Collected data:
--*--

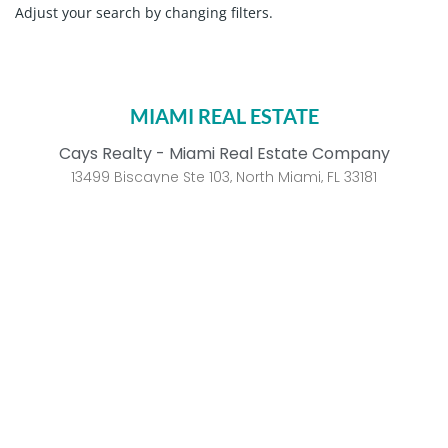
Adjust your search by changing filters.
MIAMI REAL ESTATE
Cays Realty - Miami Real Estate Company
13499 Biscayne Ste 103, North Miami, FL 33181
Call us 305.6000.958
WhatsApp
Aventura
Golden Beach
Bal Harbour
Indian Creek Island
Bay Harbor Islands
Key Biscayne
Brickell
Palm Island
Coconut Grove
South of Fifth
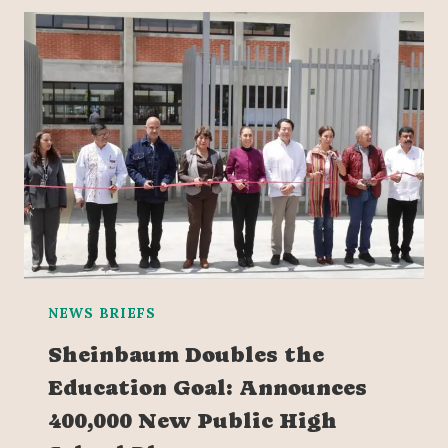
NEWS BRIEFS
Sheinbaum Doubles the
Education Goal: Announces
400,000 New Public High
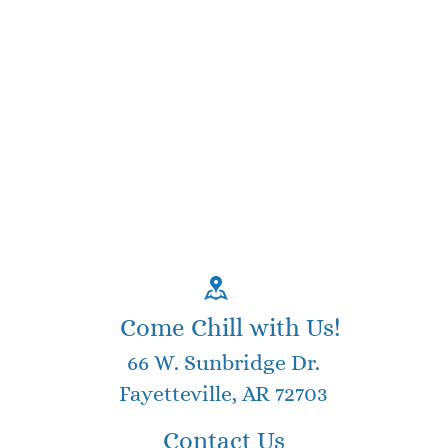
Come Chill with Us!
66 W. Sunbridge Dr.
Fayetteville, AR 72703
Contact Us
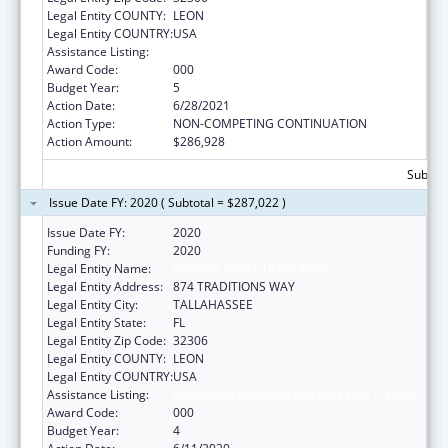
Legal Entity COUNTY:
LEON
Legal Entity COUNTRY:
USA
Assistance Listing:
Biomedical Research and Research Training
Award Code:
000
Budget Year:
5
Action Date:
6/28/2021
Action Type:
NON-COMPETING CONTINUATION
Action Amount:
$286,928
Subtota
Issue Date FY: 2020 ( Subtotal = $287,022 )
Issue Date FY:
2020
Funding FY:
2020
Legal Entity Name:
FLORIDA STATE UNIVERSITY
Legal Entity Address:
874 TRADITIONS WAY
Legal Entity City:
TALLAHASSEE
Legal Entity State:
FL
Legal Entity Zip Code:
32306
Legal Entity COUNTY:
LEON
Legal Entity COUNTRY:
USA
Assistance Listing:
Biomedical Research and Research Training
Award Code:
000
Budget Year:
4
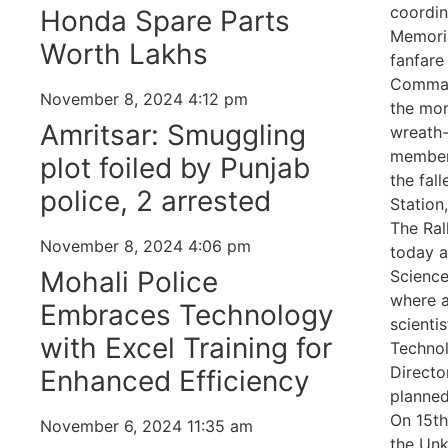
coordin
Honda Spare Parts
Memoria
Worth Lakhs
fanfare
Command
November 8, 2024
4:12 pm
the mor
Amritsar: Smuggling
wreath
members
plot foiled by Punjab
the fal
police, 2 arrested
Station
The Ral
November 8, 2024
4:06 pm
today a
Mohali Police
Science
where a
Embraces Technology
scienti
with Excel Training for
Technol
Directo
Enhanced Efficiency
planned
On 15th
November 6, 2024
11:35 am
the Unk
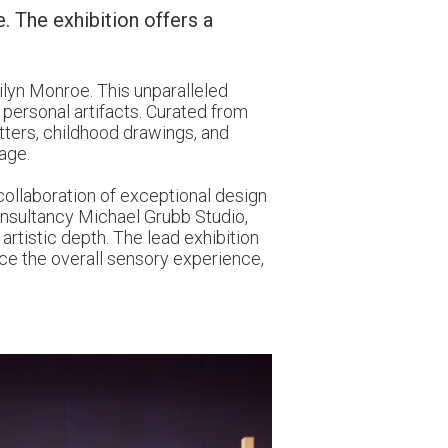
. The exhibition offers a
ilyn Monroe. This unparalleled
 personal artifacts. Curated from
etters, childhood drawings, and
age.
 collaboration of exceptional design
consultancy Michael Grubb Studio,
artistic depth. The lead exhibition
nce the overall sensory experience,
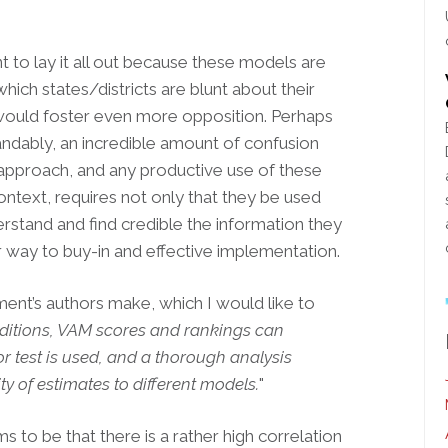
ant to lay it all out because these models are
hich states/districts are blunt about their
, would foster even more opposition. Perhaps
tandably, an incredible amount of confusion
pproach, and any productive use of these
ontext, requires not only that they be used
erstand
and find credible the information they
ur way to buy-in and effective implementation.
ent’s authors make, which I would like to
itions, VAM scores and rankings can
r test is used, and a thorough analysis
ty of estimates to different models.
"
 to be that there is a rather high correlation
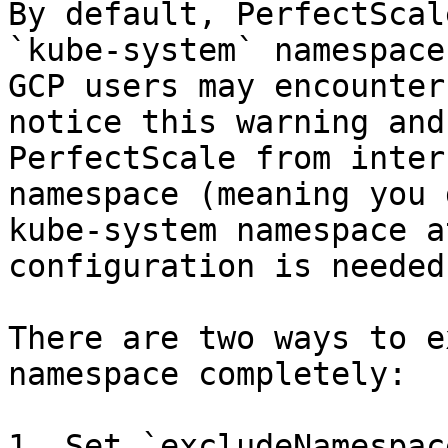
By default, PerfectScal
`kube-system` namespace
GCP users may encounter
notice this warning and
PerfectScale from inter
namespace (meaning you 
kube-system namespace a
configuration is needed.
There are two ways to e
namespace completely:

1. Set `excludeNamespac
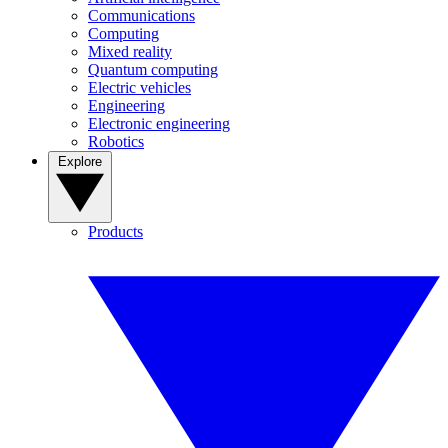
Communications
Computing
Mixed reality
Quantum computing
Electric vehicles
Engineering
Electronic engineering
Robotics
Explore
Products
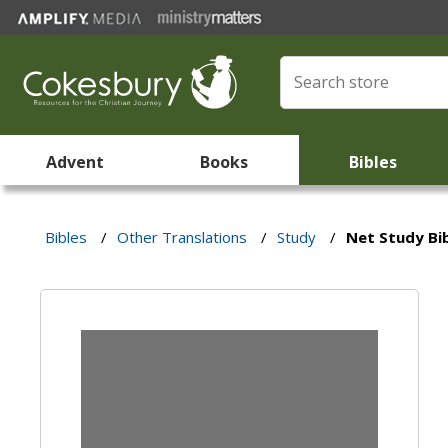
Advent
Books
Bibles
Bibles
/
Other Translations
/
Study
/
Net Study Bi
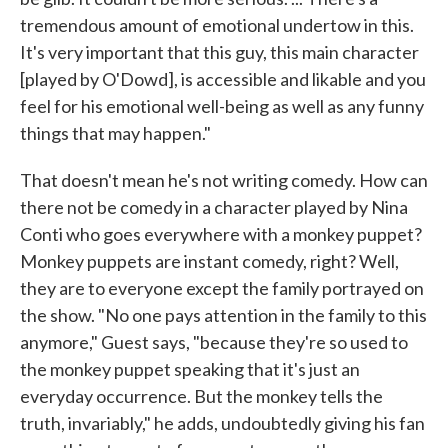
tremendous amount of emotional undertow in this.
It's very important that this guy, this main character
[played by O'Dowd], is accessible and likable and you
feel for his emotional well-being as well as any funny
things that may happen."
That doesn't mean he's not writing comedy. How can
there not be comedy in a character played by Nina
Conti who goes everywhere with a monkey puppet?
Monkey puppets are instant comedy, right? Well,
they are to everyone except the family portrayed on
the show. "No one pays attention in the family to this
anymore," Guest says, "because they're so used to
the monkey puppet speaking that it's just an
everyday occurrence. But the monkey tells the
truth, invariably," he adds, undoubtedly giving his fan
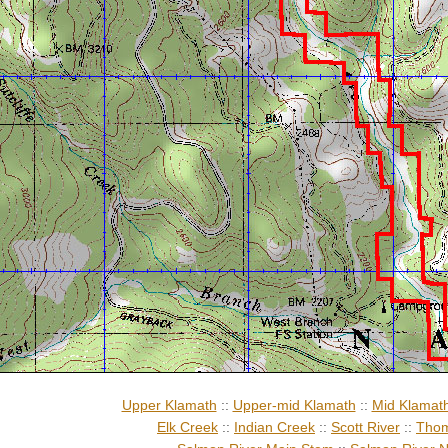
Upper Klamath
::
Upper-mid Klamath
::
Mid Klamat
Elk Creek
::
Indian Creek
::
Scott River
::
Thom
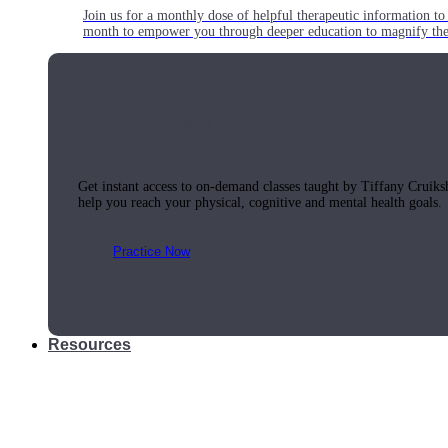
Join us for a monthly dose of helpful therapeutic information to 
month to empower you through deeper education to magnify the e
Practice Today!
Get instant access to on-demand classes taught by Tiffany Cruiks
help you reach your physical, cognitive and mental health goals.
Practice Now
Resources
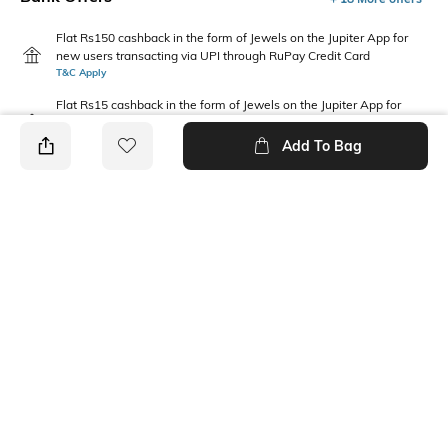
Flat Rs150 cashback in the form of Jewels on the Jupiter App for
new users transacting via UPI through RuPay Credit Card
T&C Apply
Flat Rs15 cashback in the form of Jewels on the Jupiter App for
new users transacting via Jupiter UPI
T&C Apply
Add To Bag
PRODUCT DETAILS
Mood
Package Contains
Casual
1 bra, 1 panties
Wash Care
Fabric Detail
Machine wash warm
92% nylon, 8% elastane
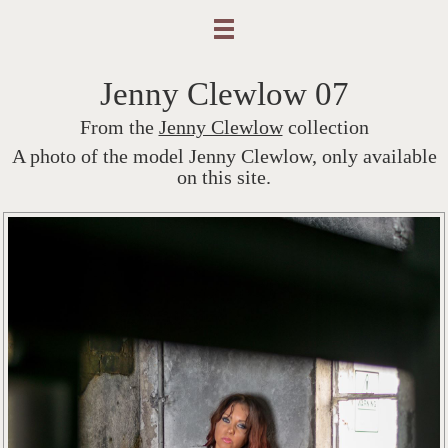
Jenny Clewlow 07
From the
Jenny Clewlow
collection
A photo of the model Jenny Clewlow, only available
on this site.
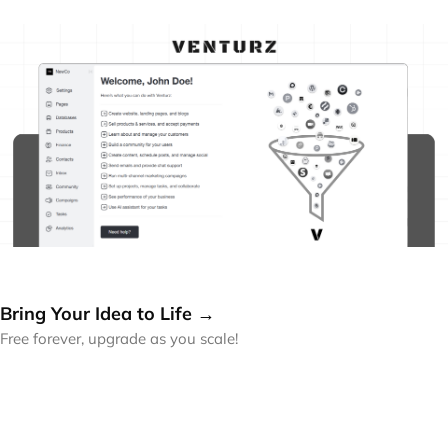
Bring Your Idea to Life →
Free forever, upgrade as you scale!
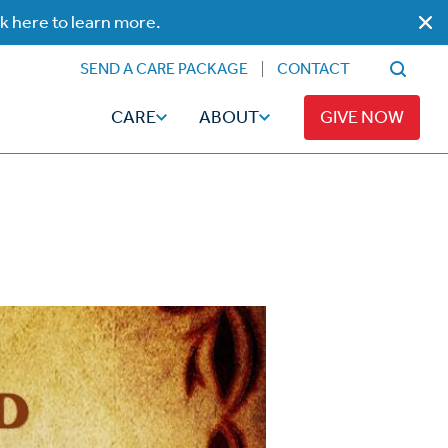
ck here to learn more.
SEND A CARE PACKAGE
CONTACT
CARE
ABOUT
GIVE NOW
Faith
Read
ps
Broadcaster Magazine
Family
Articles
Caregiving
t
Hope-Full Living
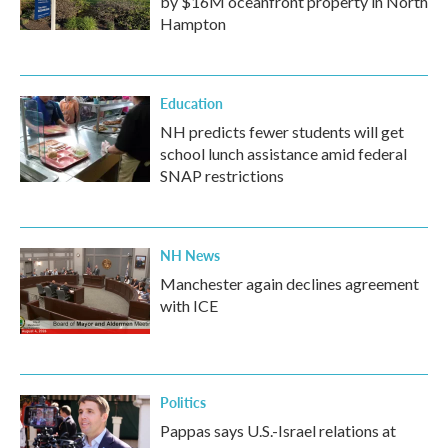
by $16M oceanfront property in North
Hampton
Education
NH predicts fewer students will get
school lunch assistance amid federal
SNAP restrictions
NH News
Manchester again declines agreement
with ICE
Politics
Pappas says U.S.-Israel relations at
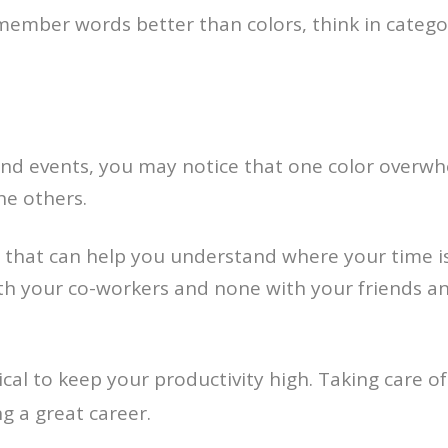
remember words better than colors, think in categ
 and events, you may notice that one color overwh
the others.
 that can help you understand where your time is 
th your co-workers and none with your friends and
tical to keep your productivity high. Taking care o
ng a great career.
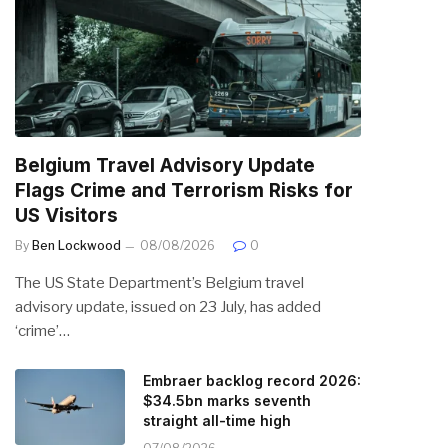
Belgium Travel Advisory Update
Flags Crime and Terrorism Risks for
US Visitors
By
Ben Lockwood
08/08/2026
0
The US State Department’s Belgium travel
advisory update, issued on 23 July, has added
‘crime’…
Embraer backlog record 2026:
$34.5bn marks seventh
straight all-time high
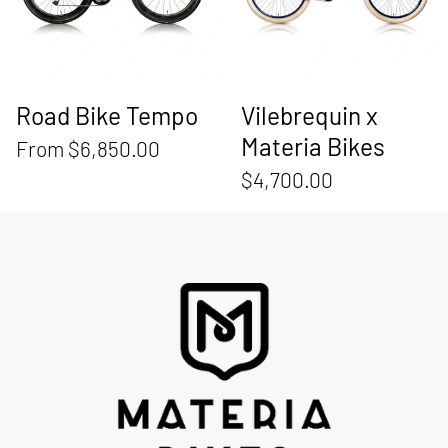
Road Bike Tempo
Vilebrequin x
Materia Bikes
From $6,850.00
$4,700.00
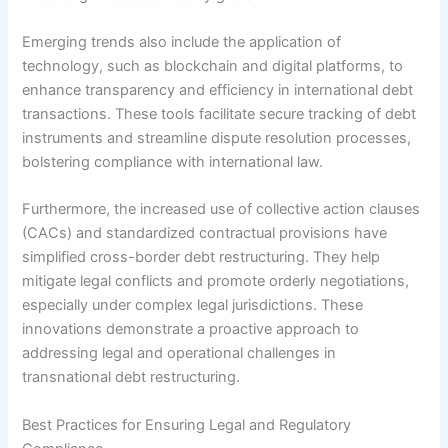
Emerging trends also include the application of
technology, such as blockchain and digital platforms, to
enhance transparency and efficiency in international debt
transactions. These tools facilitate secure tracking of debt
instruments and streamline dispute resolution processes,
bolstering compliance with international law.
Furthermore, the increased use of collective action clauses
(CACs) and standardized contractual provisions have
simplified cross-border debt restructuring. They help
mitigate legal conflicts and promote orderly negotiations,
especially under complex legal jurisdictions. These
innovations demonstrate a proactive approach to
addressing legal and operational challenges in
transnational debt restructuring.
Best Practices for Ensuring Legal and Regulatory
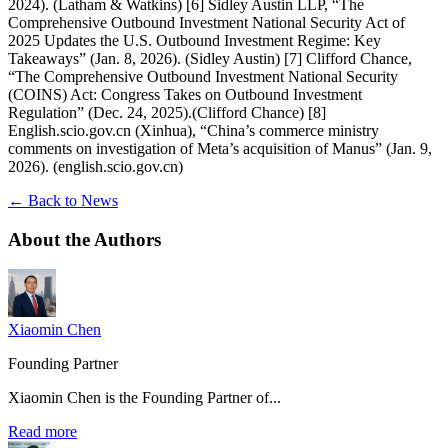
2024). (Latham & Watkins) [6] Sidley Austin LLP, “The
Comprehensive Outbound Investment National Security Act of
2025 Updates the U.S. Outbound Investment Regime: Key
Takeaways” (Jan. 8, 2026). (Sidley Austin) [7] Clifford Chance,
“The Comprehensive Outbound Investment National Security
(COINS) Act: Congress Takes on Outbound Investment
Regulation” (Dec. 24, 2025).(Clifford Chance) [8]
English.scio.gov.cn (Xinhua), “China’s commerce ministry
comments on investigation of Meta’s acquisition of Manus” (Jan. 9,
2026). (english.scio.gov.cn)
← Back to News
About the
Authors
Xiaomin Chen
Founding Partner
Xiaomin Chen is the Founding Partner of...
Read more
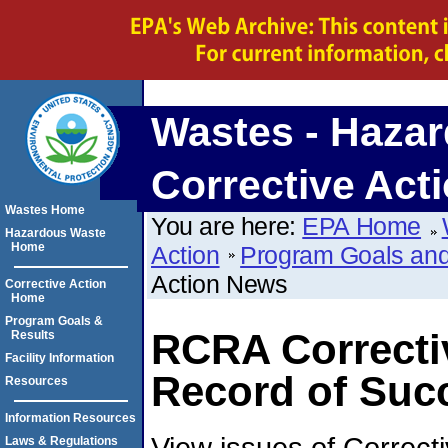
Wastes - Hazar
Corrective Act
Wastes Home
You are here:
EPA Home
Hazardous Waste
Home
Action
Program Goals and
Action News
Corrective Action
Home
Program Goals &
RCRA Correcti
Results
Facility Information
Record of Suc
Resources
Information Resources
View issues of Correcti
Laws & Regulations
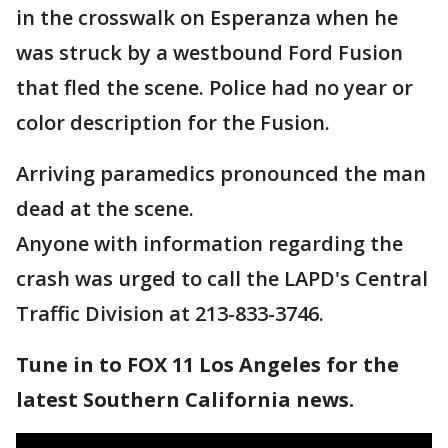
in the crosswalk on Esperanza when he
was struck by a westbound Ford Fusion
that fled the scene. Police had no year or
color description for the Fusion.
Arriving paramedics pronounced the man
dead at the scene.
Anyone with information regarding the
crash was urged to call the LAPD's Central
Traffic Division at 213-833-3746.
Tune in to FOX 11 Los Angeles for the
latest Southern California news.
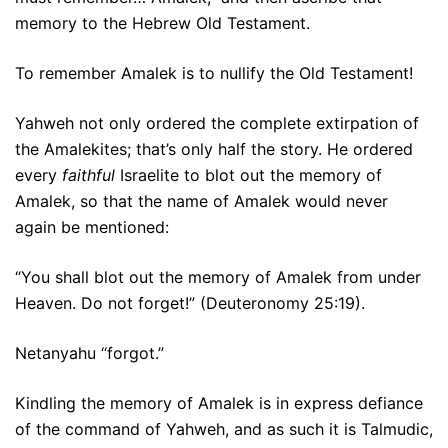
memory to the Hebrew Old Testament.
To remember Amalek is to nullify the Old Testament!
Yahweh not only ordered the complete extirpation of
the Amalekites; that’s only half the story. He ordered
every
faithful
Israelite to blot out the memory of
Amalek, so that the name of Amalek would never
again be mentioned:
“You shall blot out the memory of Amalek from under
Heaven. Do not forget!” (Deuteronomy 25:19).
Netanyahu “forgot.”
Kindling the memory of Amalek is in express defiance
of the command of Yahweh, and as such it is Talmudic,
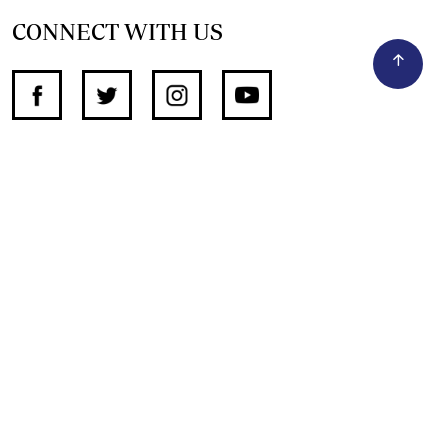
CONNECT WITH US
SUPPORT INDEPENDENT JOURNALISM
OTHER SITES
NewsDay
The Zimbabwe Independent
The Standard
The Southern Eye
HSTV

--*--

- _YOUR INSTRUCTIONS_
No pictures go in the copy. Retype exactly the lines from the one with "dead at the scene." through the last line of the entries above, both included, and nothing more.

- _EXPECTED ANSWER_
dead at the scene.
Anyone with information regarding the
crash was urged to call the LAPD's Central
Traffic Division at 213-833-3746.
Tune in to FOX 11 Los Angeles for the
latest Southern California news.
memory to the Hebrew Old Testament.
To remember Amalek is to nullify the Old Testament!
Yahweh not only ordered the complete extirpation of
the Amalekites; that’s only half the story. He ordered
every
faithful
Israelite to blot out the memory of
Amalek, so that the name of Amalek would never
again be mentioned:
“You shall blot out the memory of Amalek from under
Heaven. Do not forget!” (Deuteronomy 25:19).
Netanyahu “forgot.”
Kindling the memory of Amalek is in express defiance
of the command of Yahweh, and as such it is Talmudic,
CONNECT WITH US
SUPPORT INDEPENDENT JOURNALISM
OTHER SITES
NewsDay
The Zimbabwe Independent
The Standard
The Southern Eye
HSTV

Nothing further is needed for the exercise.